I work in mental health and substance use, with those who sometimes arrive to the hospital setting against their will because of mental health issues that they may not necessarily believe they need help with. The patients that I work with offer a range of responses to the care I provide, from being appreciative of the service, to being dissatisfied with the service provided, to being angry about the service provided. I found that focusing on the moment, the relationship, the intervention, and not the outcome, shifted my understanding of my role as a nurse. I was able to let go of wanting to be a savior and an expert by embracing my role as a partner, collaborator, and support to help maximize a patient’s quality of life through helping them understand more about their health. I had come to accept the spirit of motivational interviewing (MI), meaning being the patient and understanding their situation to meet them where they were at, not to try to force them to meet my position.

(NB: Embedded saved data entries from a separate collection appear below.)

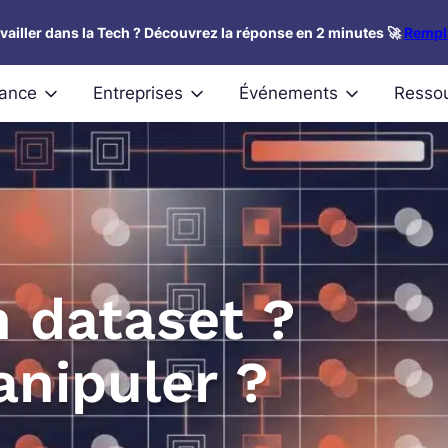
availler dans la Tech ? Découvrez la réponse en 2 minutes 🚀
Rempli
nance
Entreprises
Événements
Resso
n dataset ?
nipuler ?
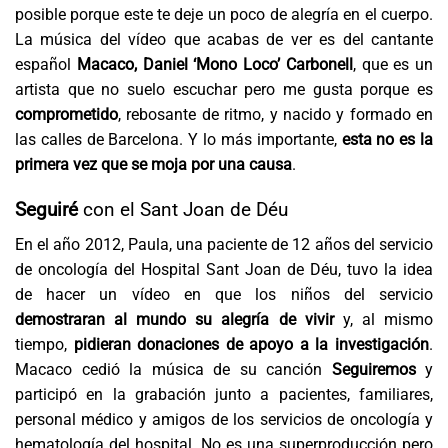
posible porque este te deje un poco de alegría en el cuerpo.
La música del vídeo que acabas de ver es del cantante
español
Macaco, Daniel ‘Mono Loco’ Carbonell
, que es un
artista que no suelo escuchar pero me gusta porque es
comprometido
, rebosante de ritmo, y nacido y formado en
las calles de Barcelona. Y lo más importante,
esta no es la
primera vez que se moja por una causa
.
Seguiré
con el Sant Joan de Déu
En el año 2012, Paula, una paciente de 12 años del servicio
de oncología del Hospital Sant Joan de Déu, tuvo la idea
de hacer un vídeo en que los niños del servicio
demostraran al mundo su alegría de vivir
y, al mismo
tiempo,
pidieran donaciones de apoyo a la investigación
.
Macaco cedió la música de su canción
Seguiremos
y
participó en la grabación junto a pacientes, familiares,
personal médico y amigos de los servicios de oncología y
hematología del hospital. No es una superproducción pero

When we have conversations with our patients in a compassionate way, we have the privilege of being part of our patients’ experiences. We have an opportunity to walk with them on their journey, regardless of their situations and their Stage of Change. Consequently, the relationships that we enter into can change us as much as they potentially change our patients. I think that, as nurses, we have the privilege and opportunity to learn so much about ourselves in conversations we have with our patients. In these moments of open listening we have the opportunity to explore our own values and beliefs.

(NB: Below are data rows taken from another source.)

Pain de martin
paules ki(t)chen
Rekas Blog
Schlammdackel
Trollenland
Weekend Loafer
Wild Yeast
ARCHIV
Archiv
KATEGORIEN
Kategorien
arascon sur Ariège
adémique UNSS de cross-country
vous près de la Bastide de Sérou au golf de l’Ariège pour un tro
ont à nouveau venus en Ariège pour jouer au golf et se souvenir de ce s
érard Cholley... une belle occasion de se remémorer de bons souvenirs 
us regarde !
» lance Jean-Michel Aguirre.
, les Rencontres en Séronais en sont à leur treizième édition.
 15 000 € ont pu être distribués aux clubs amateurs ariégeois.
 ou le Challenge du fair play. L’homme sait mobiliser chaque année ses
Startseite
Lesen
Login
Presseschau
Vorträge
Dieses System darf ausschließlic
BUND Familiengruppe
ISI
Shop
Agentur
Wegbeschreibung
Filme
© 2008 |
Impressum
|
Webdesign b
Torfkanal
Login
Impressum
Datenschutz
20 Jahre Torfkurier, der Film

Over the course of my career I have learned the importance of having compassion, and the difference between being compassionate, understanding and supportive as opposed to feeling sorry for my patient. Embodying the Spirit of MI has highlighted the importance of putting myself in my patients (and often their families) shoes, making the effort to view a situation from the patients perspective with their experience and world view, rather than my own. Over the years I have learned that the rewards in the work that I do must come from within me, rather than focusing on extrinsic gain from the care or service that I give. As I progress in my career I make the deliberate effort to reflect on my own practice and ways I demonstrate compassion in my work. This is part of my daily nursing practice. I reflect on my patient care, but also on the interactions that I have with co-workers, because it helps me identify those I work with who are aligned with my personal values and beliefs, and supports my ability to share personal insights about how shifting one’s perspective, to embrace our understanding of our patients perspective, may be more helpful in terms of being less moral distress, less jaded, less burnt-out, and feeling more satisfied with our work.

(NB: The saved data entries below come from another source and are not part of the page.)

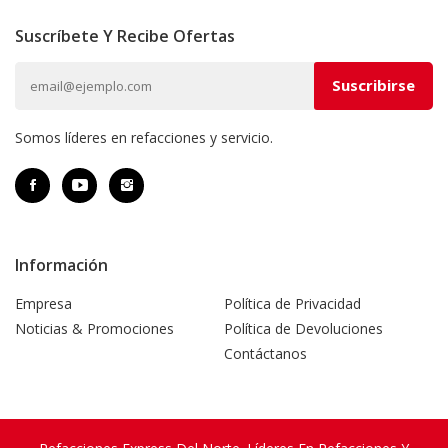
Suscríbete Y Recibe Ofertas
Somos líderes en refacciones y servicio.
Información
Empresa
Política de Privacidad
Noticias & Promociones
Política de Devoluciones
Contáctanos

Michelle Danda is an RN and has been working in mental health throughout her nursing career. Since early 2017 she has worked at the Carlile Centre which is an Adolescent Concurrent Disorder Inpatient Program (services youth between the ages of 13-18 who are living with mental health and substance use issues). Michelle has been an instructor on an Inpatient Adult Acute Mental Health program at South Health Campus in Calgary, AB and has served as Clinical Instructor for the UBC School of Nursing. She is currently an Instructor for the Stenberg College RPN program and is also part of the NNPBC Mentorship program as a mentor to new graduate nurses.